[Stored records]

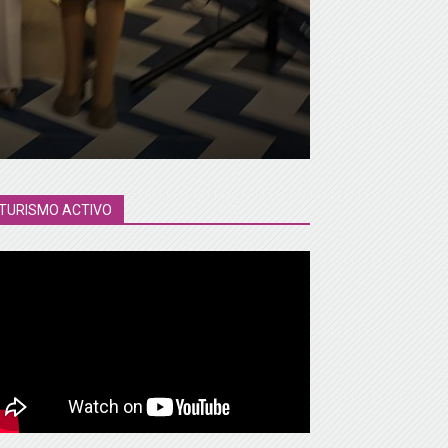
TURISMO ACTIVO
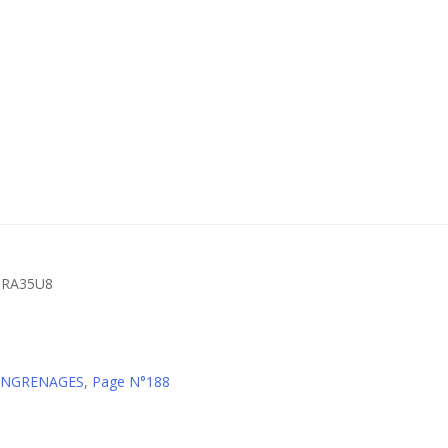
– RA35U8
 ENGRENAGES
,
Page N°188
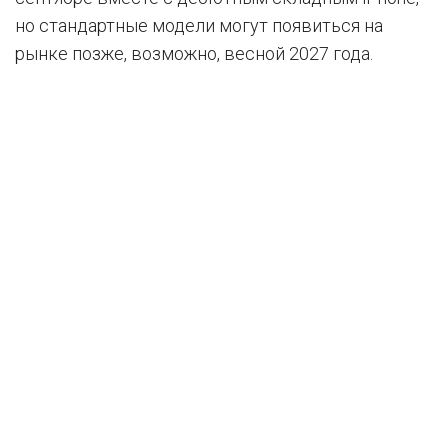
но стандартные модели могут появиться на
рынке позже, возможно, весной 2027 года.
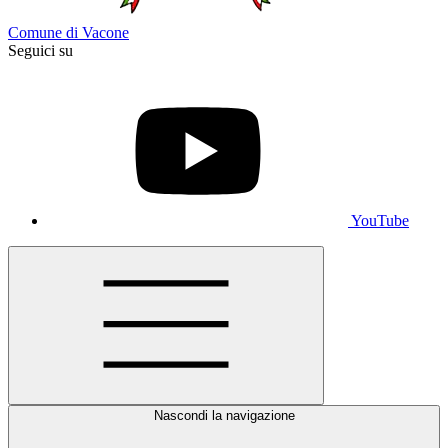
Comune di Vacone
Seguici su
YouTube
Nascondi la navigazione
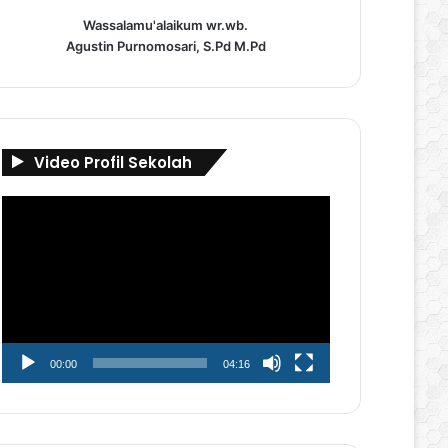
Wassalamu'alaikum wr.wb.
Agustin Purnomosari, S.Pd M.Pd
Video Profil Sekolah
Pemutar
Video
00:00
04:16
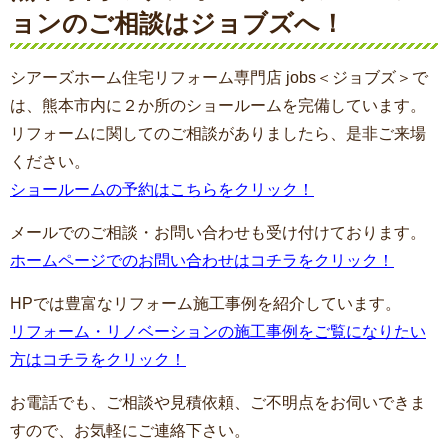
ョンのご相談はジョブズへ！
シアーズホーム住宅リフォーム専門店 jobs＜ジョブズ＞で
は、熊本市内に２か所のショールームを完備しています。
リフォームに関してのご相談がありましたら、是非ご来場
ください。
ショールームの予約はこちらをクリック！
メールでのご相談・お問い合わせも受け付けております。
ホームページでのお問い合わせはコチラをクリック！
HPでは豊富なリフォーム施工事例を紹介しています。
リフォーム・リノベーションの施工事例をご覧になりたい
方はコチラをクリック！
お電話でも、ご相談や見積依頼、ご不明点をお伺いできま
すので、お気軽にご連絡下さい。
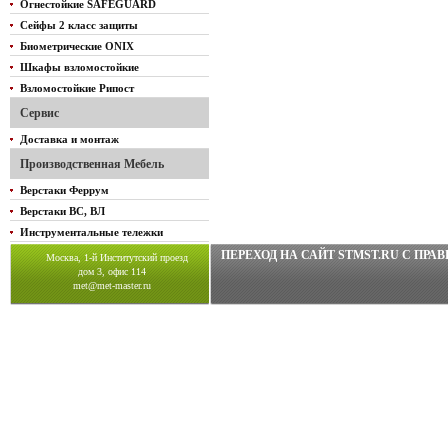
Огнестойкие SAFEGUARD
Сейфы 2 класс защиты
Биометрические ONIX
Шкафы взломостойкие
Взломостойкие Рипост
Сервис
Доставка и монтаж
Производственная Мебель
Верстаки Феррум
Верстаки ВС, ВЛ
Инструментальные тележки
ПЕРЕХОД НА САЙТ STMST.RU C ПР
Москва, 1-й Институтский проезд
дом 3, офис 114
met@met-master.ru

The problem:
In the records above, find the line containing "HPでは豊富なリフォーム施工事例を紹介しています。" and output every line from the first through that one, exactly, omitting pictures.

Exercise result:
TURISMO ACTIVO
– RA35U8
 ENGRENAGES
,
Page N°188
но стандартные модели могут появиться на
рынке позже, возможно, весной 2027 года.
Comune di Vacone
Seguici su
YouTube
Nascondi la navigazione
Wassalamu'alaikum wr.wb.
Agustin Purnomosari, S.Pd M.Pd
Video Profil Sekolah
Pemutar
Video
00:00
04:16
ョンのご相談はジョブズへ！
シアーズホーム住宅リフォーム専門店 jobs＜ジョブズ＞で
は、熊本市内に２か所のショールームを完備しています。
リフォームに関してのご相談がありましたら、是非ご来場
ください。
ショールームの予約はこちらをクリック！
メールでのご相談・お問い合わせも受け付けております。
ホームページでのお問い合わせはコチラをクリック！
HPでは豊富なリフォーム施工事例を紹介しています。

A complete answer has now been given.